Often called nurseries of the sea, estuaries provide vital nesting and feeding habitats for many aquatic plants and animals. Estuaries also help to maintain healthy ocean environments. They filter out sediments and pollutants from rivers and streams before they flow into the oceans, providing cleaner waters for marine life. Birds, fish, amphibians, insects, and other wildlife depend on estuaries to live, feed, nest, and reproduce.
With how many species depend on estuarine environments, places like the Grand Bay National Estuarine Research Reserve and the people who work there are so important, such as Dr. Ayesha Gray.
Gray is the director of Grand Bay NERR who studies aquatic ecosystem functions and the effectiveness of habitat restoration projects.

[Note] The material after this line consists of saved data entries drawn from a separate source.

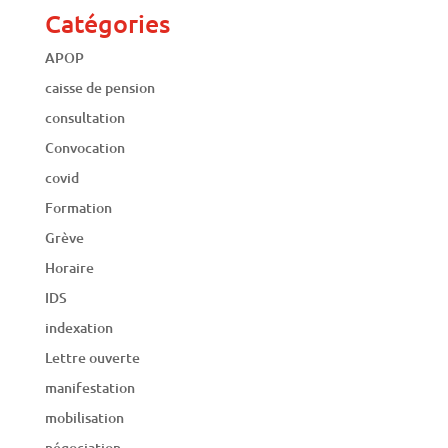
Catégories
APOP
caisse de pension
consultation
Convocation
covid
Formation
Grève
Horaire
IDS
indexation
Lettre ouverte
manifestation
mobilisation
négociation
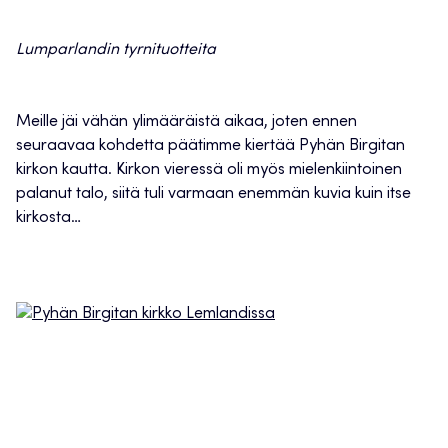
Lumparlandin tyrnituotteita
Meille jäi vähän ylimääräistä aikaa, joten ennen
seuraavaa kohdetta päätimme kiertää Pyhän Birgitan
kirkon kautta. Kirkon vieressä oli myös mielenkiintoinen
palanut talo, siitä tuli varmaan enemmän kuvia kuin itse
kirkosta…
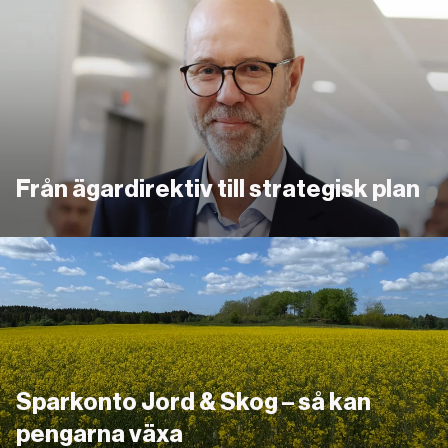
Länk
Från ägardirektiv till strategisk plan
Länk
Sparkonto Jord & Skog – så kan
pengarna växa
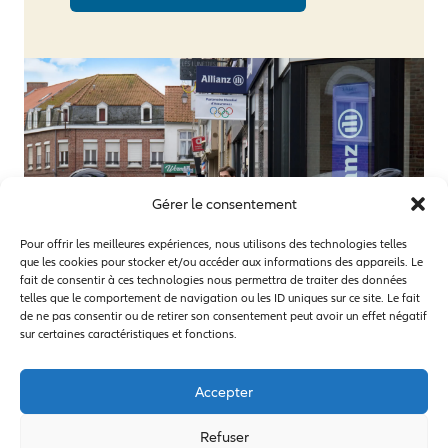
Gérer le consentement
Pour offrir les meilleures expériences, nous utilisons des technologies telles
que les cookies pour stocker et/ou accéder aux informations des appareils. Le
fait de consentir à ces technologies nous permettra de traiter des données
telles que le comportement de navigation ou les ID uniques sur ce site. Le fait
de ne pas consentir ou de retirer son consentement peut avoir un effet négatif
sur certaines caractéristiques et fonctions.
Accepter
Refuser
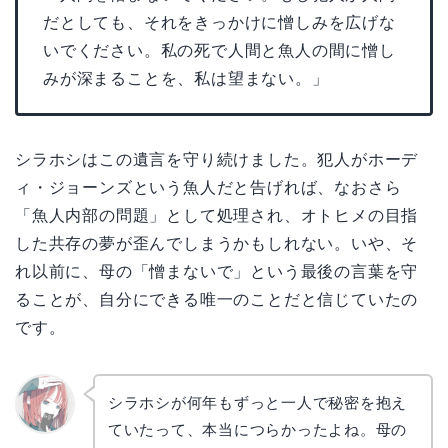
だとしても、それをきっかけに憎しみを広げな
いでください。私の死で人間と魚人の間に憎し
みが深まることを、私は望まない。」
シラホシはこの遺言を守り続けました。犯人がホーデ
ィ・ジョーンズという魚人だと告げれば、なおさら
「魚人内部の問題」として処理され、オトヒメの目指
した共存の夢が歪んでしまうかもしれない。いや、そ
れ以前に、母の「憎まないで」という最後の言葉を守
ることが、自分にできる唯一のことだと信じていたの
です。
シラホシが何年もずっと一人で秘密を抱え
ていたって、本当につらかったよね。母の
リョウ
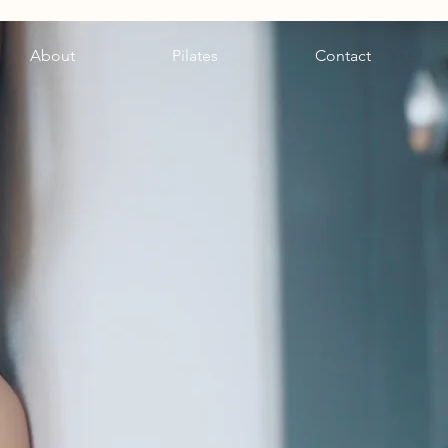
About
Pilates
Contact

She develops and conducts ecological research with her colleagues to better understand how fisheries are supported by wetlands.
“We aim to understand how this special estuary works and what it does, so we can know what actions are best in managing it,” Gray said.

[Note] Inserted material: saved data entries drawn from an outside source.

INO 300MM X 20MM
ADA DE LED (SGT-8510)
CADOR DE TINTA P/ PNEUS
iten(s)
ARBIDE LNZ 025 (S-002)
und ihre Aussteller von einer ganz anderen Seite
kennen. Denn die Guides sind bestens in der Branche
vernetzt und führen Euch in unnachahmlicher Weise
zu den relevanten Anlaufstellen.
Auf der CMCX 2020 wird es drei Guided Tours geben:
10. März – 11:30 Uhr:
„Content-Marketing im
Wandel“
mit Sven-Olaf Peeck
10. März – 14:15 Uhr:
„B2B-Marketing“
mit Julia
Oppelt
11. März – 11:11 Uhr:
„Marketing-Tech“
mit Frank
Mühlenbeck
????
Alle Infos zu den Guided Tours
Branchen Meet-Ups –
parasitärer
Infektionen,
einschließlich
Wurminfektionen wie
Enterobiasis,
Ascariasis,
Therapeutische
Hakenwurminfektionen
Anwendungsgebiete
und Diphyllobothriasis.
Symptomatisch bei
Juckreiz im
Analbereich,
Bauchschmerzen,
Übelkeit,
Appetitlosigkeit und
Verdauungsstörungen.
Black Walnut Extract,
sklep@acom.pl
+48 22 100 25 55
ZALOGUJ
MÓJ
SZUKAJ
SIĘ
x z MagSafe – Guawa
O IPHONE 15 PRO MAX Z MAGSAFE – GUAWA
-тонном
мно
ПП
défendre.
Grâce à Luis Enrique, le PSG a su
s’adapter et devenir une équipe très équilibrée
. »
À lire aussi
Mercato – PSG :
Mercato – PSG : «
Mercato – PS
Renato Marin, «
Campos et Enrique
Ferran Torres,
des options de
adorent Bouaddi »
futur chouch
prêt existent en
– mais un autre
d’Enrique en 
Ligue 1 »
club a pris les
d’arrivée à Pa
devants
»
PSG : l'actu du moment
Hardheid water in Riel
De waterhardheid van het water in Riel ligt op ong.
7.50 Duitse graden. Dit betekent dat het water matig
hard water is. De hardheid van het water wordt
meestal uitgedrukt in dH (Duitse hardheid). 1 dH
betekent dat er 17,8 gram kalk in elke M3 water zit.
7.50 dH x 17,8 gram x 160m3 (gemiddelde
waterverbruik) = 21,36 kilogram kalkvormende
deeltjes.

However, Gray doesn’t just focus on working with her team, but also educating the community on the importance of estuaries by developing the reserve’s outreach programs.

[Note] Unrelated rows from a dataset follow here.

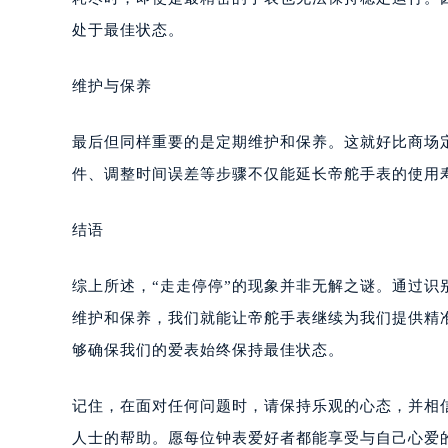
处于最佳状态。
维护与保养
最后但同样重要的是定期维护和保养。这就好比商场
件、调整时间误差等步骤不仅能延长帝舵手表的使用
结语
综上所述，“走走停停”的现象并非无解之谜。通过
维护和保养，我们就能让帝舵手表继续为我们提供精
够确保我们的爱表始终保持最佳状态。
记住，在面对任何问题时，请保持乐观的心态，并相
人士的帮助。愿每位钟表爱好者都能享受与自己心爱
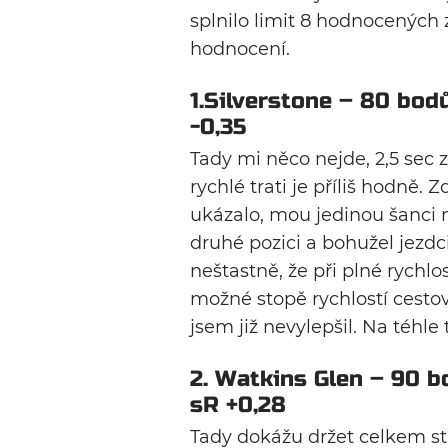
splnilo limit 8 hodnocených
hodnocení.
1.Silverstone – 80 bodů,
-0,35
Tady mi něco nejde, 2,5 sec z
rychlé trati je příliš hodně.
ukázalo, mou jedinou šanci n
druhé pozici a bohužel jezdci
neštastně, že při plné rychlo
možné stopě rychlostí cesto
jsem již nevylepšil. Na téhl
2. Watkins Glen – 90 bo
sR +0,28
Tady dokážu držet celkem sta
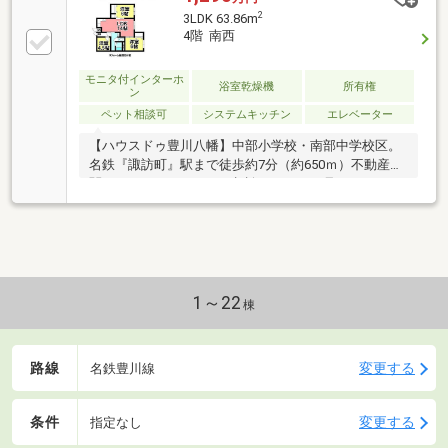
2
3LDK 63.86m
4階 南西
モニタ付インターホ
浴室乾燥機
所有権
ン
ペット相談可
システムキッチン
エレベーター
【ハウスドゥ豊川八幡】中部小学校・南部中学校区。
名鉄『諏訪町』駅まで徒歩約7分（約650ｍ）不動産に
関することはなんでもご相談ください！見るだけOK！
聞くだけOK！お気軽にご相談ください♪
1～22
棟
路線
変更する
名鉄豊川線
条件
変更する
指定なし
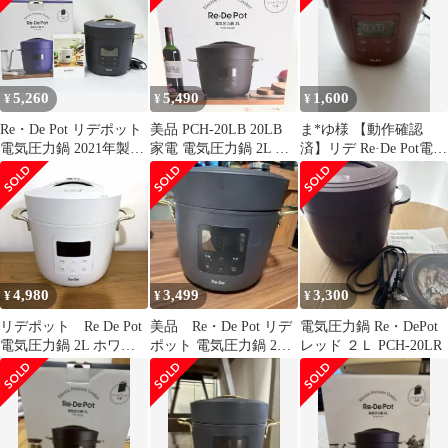
5,260
5,490
1,600
¥
¥
¥
Re・De Pot リデポット
美品 PCH-20LB 20LB
ま*ゆ様 【動作確認
電気圧力鍋 2021年製
家電 電気圧力鍋 2L リ
済】リデ Re·De Pot電気
2L PCH-20LB
デポット ブラック
圧力鍋 2L レッド PCH
Re・De Pot 家電 本体
4,980
3,499
3,300
¥
¥
¥
リデポット Re De Pot
美品 Re・De Pot リデ
電気圧力鍋 Re・DePot
電気圧力鍋 2L ホワイ
ポット 電気圧力鍋 2L
レッド ２Ｌ PCH-20LR
ト PCH-20LW
PCH-20LB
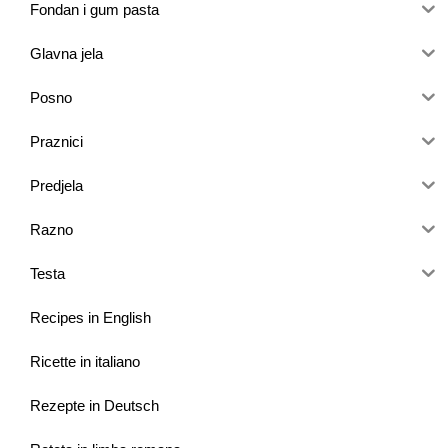
Fondan i gum pasta
Glavna jela
Posno
Praznici
Predjela
Razno
Testa
Recipes in English
Ricette in italiano
Rezepte in Deutsch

“I think it is important for people to understand what ecosystems do, because they do such important things for us – create food, clean our water and air, absorb storm surge, etc.,” Gray explained. “Estuaries are important nurseries for fish and shellfish, where commercially caught fish often grow up before moving offshore.”
However, Gray’s focus isn’t just on education, but also on allowing people to enjoy the estuaries.
“I also think estuaries are beautiful and special places than enrich the human soul,” she said. “We often conduct kayak tours and encourage our visitors to see the marshes from the water. Kayaking is especially nice way to see the marshes because it is a quiet way to travel and you can see all the birds and fish and other critters as you go along.”
In short, Gray just wants to make sure the Jackson County community understands the beauty and importance of the many local estuaries the way she does.
“Estuaries are vital to the coastal way of life, and I find the more people know about them, the more people love them and want to protect them.”